The two stable or symmetrical modes of oscillation, or dynamics, are broken when one of the oscillators (pendulums), is stopped from swinging (the symmetry-breaking bit).

A broken symmetry leaves a "force", which pushes on the other motionless pendulum until it has "absorbed" all the momentum from the oscillator, leaving it motionless (with zero momentum).

(this still needs something, but I can't think what it is just now...)

BenTheMan
04-30-08, 12:25 AM
A broken symmetry leaves a "force", which pushes on the other motionless pendulum until it has "absorbed" all the momentum from the oscillator, leaving it motionless (with zero momentum).

This isn't right...electromagnetism is unbroken, yet it still produces a force.

Vkothii
04-30-08, 12:32 AM
What do you mean electromagnetism is "unbroken" exactly? Electromagnetism, to a physicist is either a single "field" with two apparently separate parts, that are actually two "ways the field can move" or oscillate.
Or to a layman it's magnets picking up bits of steel, or electric charges that zap you when you close the car door on a warm day, apart from all the other things we do with electricity and its partner magnetism?

My understanding of "force" is something that appears or has to be added when a symmetry is broken. But enlighten me here, where does the argument fall over with EM?

krokah
04-30-08, 01:09 AM
How about several balls suspended like a pendulum, you've seen them, as they swing and collide, their momentum is stopped and energy and momentum is transmitted through 2 or 3 balls to the last on hit. Something like that?

Vkothii
04-30-08, 01:15 AM
Just trying to illustrate that there are symmetries, or "balanced forces" and you can make them asymmetrical, is all.

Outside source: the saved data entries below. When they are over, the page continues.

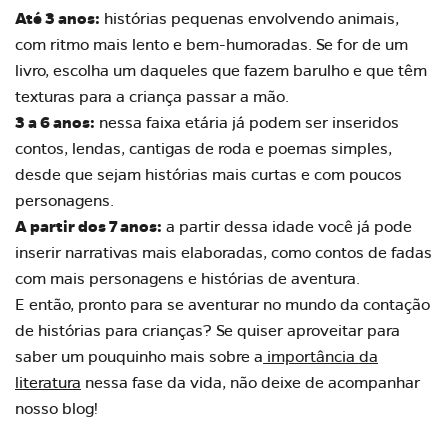
Até 3 anos:
histórias pequenas envolvendo animais,
com ritmo mais lento e bem-humoradas. Se for de um
livro, escolha um daqueles que fazem barulho e que têm
texturas para a criança passar a mão.
3 a 6 anos:
nessa faixa etária já podem ser inseridos
contos, lendas, cantigas de roda e poemas simples,
desde que sejam histórias mais curtas e com poucos
personagens.
A partir dos 7 anos:
a partir dessa idade você já pode
inserir narrativas mais elaboradas, como contos de fadas
com mais personagens e histórias de aventura.
E então, pronto para se aventurar no mundo da contação
de histórias para crianças? Se quiser aproveitar para
saber um pouquinho mais sobre a
importância da
literatura
nessa fase da vida, não deixe de acompanhar
nosso blog!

An easy way to see what a symmetry is, and how to bust it, is with coupled pendulums, but the principle extends to any kind of coupled oscillatory, or harmonic motion.

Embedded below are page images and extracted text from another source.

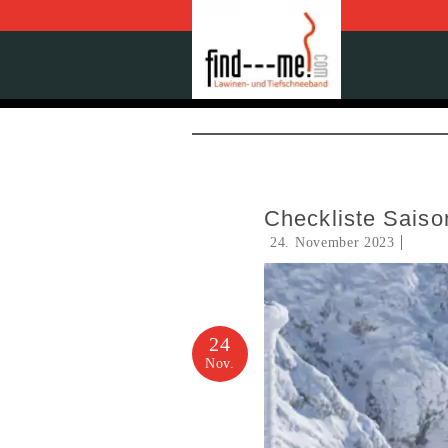
Checkliste Saiso
24. November 2023
24
Nov.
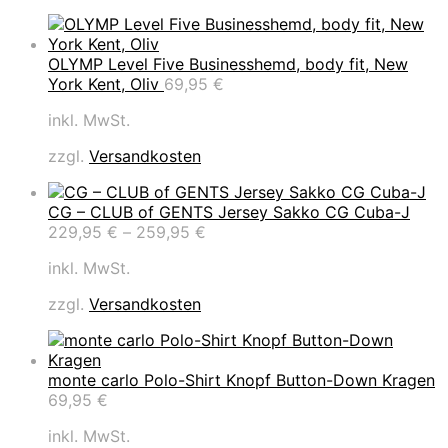
OLYMP Level Five Businesshemd, body fit, New
York Kent, Oliv
69,95
€
inkl. MwSt.
zzgl.
Versandkosten
CG – CLUB of GENTS Jersey Sakko CG Cuba-J
229,95
€
–
259,95
€
inkl. MwSt.
zzgl.
Versandkosten
monte carlo Polo-Shirt Knopf Button-Down Kragen
69,95
€
inkl. MwSt.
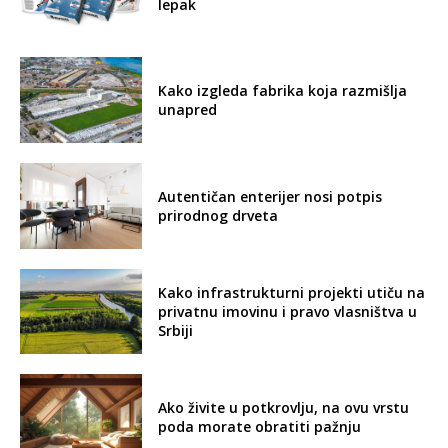
lepak
Kako izgleda fabrika koja razmišlja
unapred
Autentičan enterijer nosi potpis
prirodnog drveta
Kako infrastrukturni projekti utiču na
privatnu imovinu i pravo vlasništva u
Srbiji
Ako živite u potkrovlju, na ovu vrstu
poda morate obratiti pažnju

So the EM field is "balanced" by having two opposing charges, two kinds of "motion" electric and magnetic, and so electric force and magnetic force, that appear - but only if there's a bit of "unbalancing".

One way to "unbalance" the EM field, or introduce asymmetry, is with electronics - coils (inductors), capacitors (charge separators), and resistors, are all "passive" components that rotate the electric and magnetic parts of the EM field, so producing, controlling and amplifying (scaling) oscillations - is really all electronic circuits do. A generator or DC motor is a circuit too.

P.S. The example of a Newton's cradle, where the two outer balls alternate between swinging, and transferring all their momentum through the central row of balls, so they stop swinging, is also a coupled oscillator.
The coupling is the central row of balls (which could be any kind of solid object - it just has to couple the momentum of the swinging pendulum or oscillator to the stationary one on the other end. Because the coupling is rigid rather than elastic, the transfer is immediate rather than gradual). There aren't any symmetrical or stable states available, like with two freely swinging weights, because neither oscillator can complete an oscillation - so there's only the asymmetrical mode allowed for, or available to a Newton's cradle.
So what would happen to one of these things if, instead of a row of metal objects suspended in the middle as a coupling, there was a chunk of rubber, or a spring?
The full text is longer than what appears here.